Ça fait un an et demi (OK, peut-être deux ans…) que je suis à élaborer la stratégie de la fondation en matière de santé mentale chez les enfants et les jeunes. Cet élément du cycle de panarchie est affectueusement qualifié à l’interne de promenade dans les bois – le temps passé à saisir le domaine et les acteurs, les difficultés et possibilités majeures, et les modes d’intervention philanthropique susceptibles d’exercer l’impact le plus important. Cette phase d’exploration est « une période importante pour réfléchir aux dynamiques que vous pressentez afin de pouvoir énoncer l’environnement et les enjeux de manière adéquate » avant de plonger dans l’action. Pour moi, cette étape du travail fut à la fois une source d’inspiration et… disons, de malaise. Je m’explique.
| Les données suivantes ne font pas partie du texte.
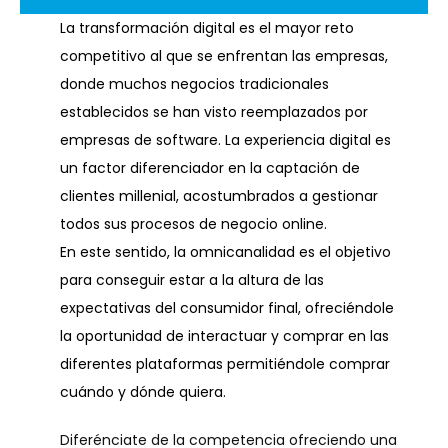
2. Diseño Ecommerce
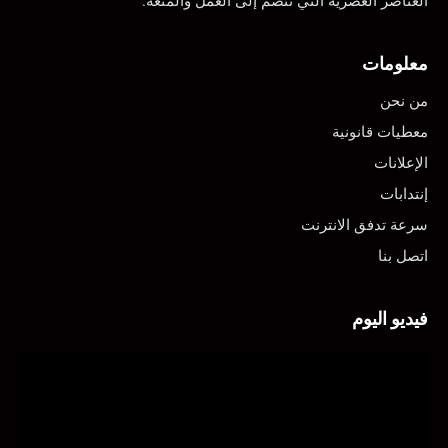
العناصر العصرية التي تنضم إلى العمل والمتعة.
معلومات
من نحن
معطيات قانونية
الإعلانات
إنتدابات
سرعة تدفق الانترنت
اتصل بنا
فيديو اليوم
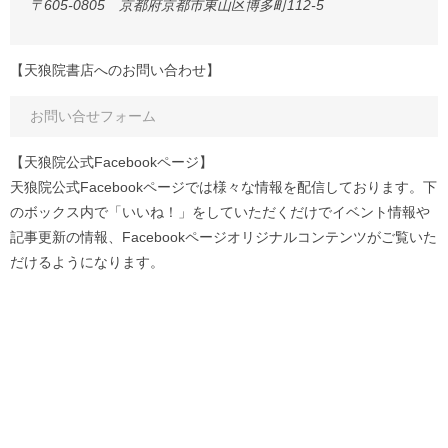
〒605-0805 京都府京都市東山区博多町112-5
【天狼院書店へのお問い合わせ】
お問い合せフォーム
【天狼院公式Facebookページ】
天狼院公式Facebookページでは様々な情報を配信しております。下
のボックス内で「いいね！」をしていただくだけでイベント情報や
記事更新の情報、Facebookページオリジナルコンテンツがご覧いた
だけるようになります。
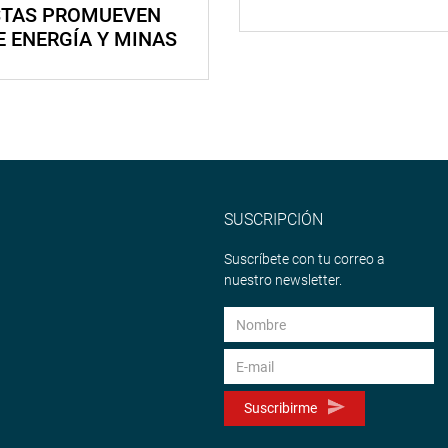
STAS PROMUEVEN
E ENERGÍA Y MINAS
SUSCRIPCIÓN
Suscríbete con tu correo a
nuestro newsletter.
Suscribirme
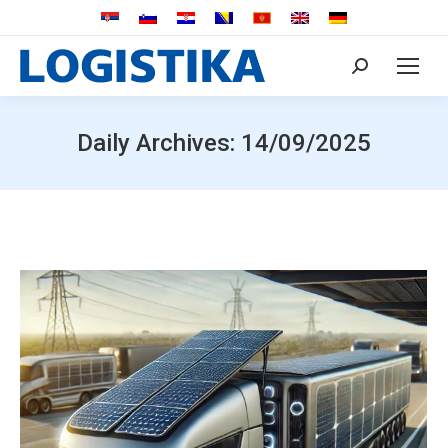
Search:
Daily Archives:
14/09/2025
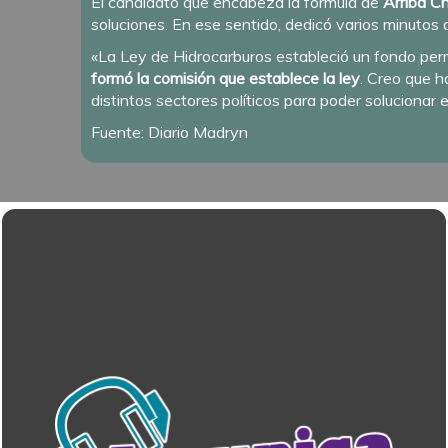
El candidato que encabeza la fórmula de
Arriba C
soluciones. En ese sentido, dedicó varios minutos 
«La Ley de Hidrocarburos estableció un fondo per
formó la comisión que establece la ley
. Creo que h
distintos sectores políticos para poder solucionar 
Fuente: Diario Madryn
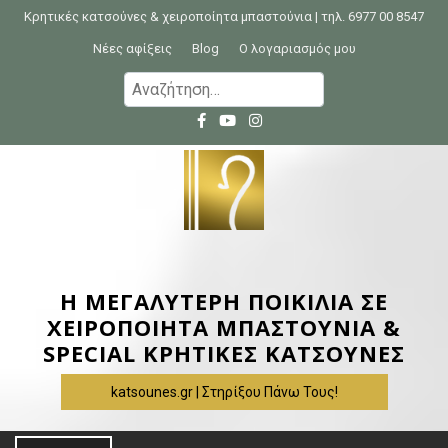
S
Κρητικές κατσούνες & χειροποίητα μπαστούνια | τηλ. 6977 00 8547
k
Νέες αφίξεις
Blog
Ο λογαριασμός μου
i
Α
p
ν
t
α
o
ζ
c
ή
o
τ
n
η
t
σ
e
η
Η ΜΕΓΑΛΥΤΕΡΗ ΠΟΙΚΙΛΙΑ ΣΕ
n
γ
ΧΕΙΡΟΠΟΙΗΤΑ ΜΠΑΣΤΟΥΝΙΑ &
t
ι
SPECIAL ΚΡΗΤΙΚΕΣ ΚΑΤΣΟΥΝΕΣ
α
katsounes.gr | Στηρίξου Πάνω Τους!
:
J’ai amorcé la promenade sans idées préconçues quant à la destination – un état d’esprit qui s’est traduit par un tas de questions ouvertes et un vaste éventail d’enjeux à considérer. J’ai parlé à plusieurs personnes passionnées ayant consacré leur vie à améliorer la santé mentale et le bien-être des jeunes. Ensemble, ils m’ont dressé un portrait complexe du système actuel. Tout ce temps consacré à la recherche et à la consultation fut extrêmement utile au processus – ça m’a permis de considérer le système à partir d’un ensemble de points de vue différents.
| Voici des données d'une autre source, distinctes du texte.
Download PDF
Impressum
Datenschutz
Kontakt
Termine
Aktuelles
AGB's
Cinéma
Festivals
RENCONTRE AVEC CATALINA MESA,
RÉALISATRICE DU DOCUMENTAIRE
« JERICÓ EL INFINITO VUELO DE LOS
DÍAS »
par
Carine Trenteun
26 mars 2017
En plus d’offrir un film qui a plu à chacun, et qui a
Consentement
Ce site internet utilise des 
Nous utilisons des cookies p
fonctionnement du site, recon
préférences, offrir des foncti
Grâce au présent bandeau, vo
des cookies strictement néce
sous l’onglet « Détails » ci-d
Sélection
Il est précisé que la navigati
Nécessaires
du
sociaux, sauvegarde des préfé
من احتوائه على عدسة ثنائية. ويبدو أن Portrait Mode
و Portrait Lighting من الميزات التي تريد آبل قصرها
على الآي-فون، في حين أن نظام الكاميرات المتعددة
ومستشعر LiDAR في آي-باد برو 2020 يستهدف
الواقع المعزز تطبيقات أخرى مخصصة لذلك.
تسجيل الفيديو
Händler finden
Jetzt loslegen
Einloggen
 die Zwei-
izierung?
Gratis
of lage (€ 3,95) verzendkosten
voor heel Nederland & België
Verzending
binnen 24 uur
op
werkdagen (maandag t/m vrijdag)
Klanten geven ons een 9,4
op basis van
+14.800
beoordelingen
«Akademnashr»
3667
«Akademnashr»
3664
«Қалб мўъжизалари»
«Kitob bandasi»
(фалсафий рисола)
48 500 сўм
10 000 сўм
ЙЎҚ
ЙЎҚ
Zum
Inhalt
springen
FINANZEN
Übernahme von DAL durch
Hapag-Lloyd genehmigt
Mais j’avoue que ce fut aussi quelque peu angoissant. Pour une personne axée comme moi sur les résultats (parions que plusieurs vont se reconnaître ici!), il n’a pas été facile de consacrer tant de temps au processus. J’ai eu longtemps l’impression qu’il n’y aurait jamais de lumière au bout du tunnel. Plus j’apprenais, plus je mesurais mon ignorance – une angoisse qui me forçait à approfondir davantage en même temps qu’à élargir ma réflexion. Ce ne fut pas non plus un processus linéaire : dès que j’avais l’impression d’arriver à un champ d’action possible, quelque chose (une conversation, une lecture, une expérience) m’incitait à adopter une autre optique… et j’étais une fois de plus ramenée à la case zéro.
Juillet 2014 a marqué un tournant. Nous avions commencé à cibler les écoles comme cadre où améliorer le bien-être des jeunes. À la suite d’une rencontre nationale tenue le mois précédent, nous avons commencé à explorer la façon dont un lab d’innovation sociale pourrait servir de plateforme à notre travail dans le domaine. « Hourra! On avance! » me suis-je dit. Mais si je voyais approcher un peu plus l’orée du bois, ce stade du travail m’a aussi ouverte à un tout nouvel ensemble de vulnérabilités.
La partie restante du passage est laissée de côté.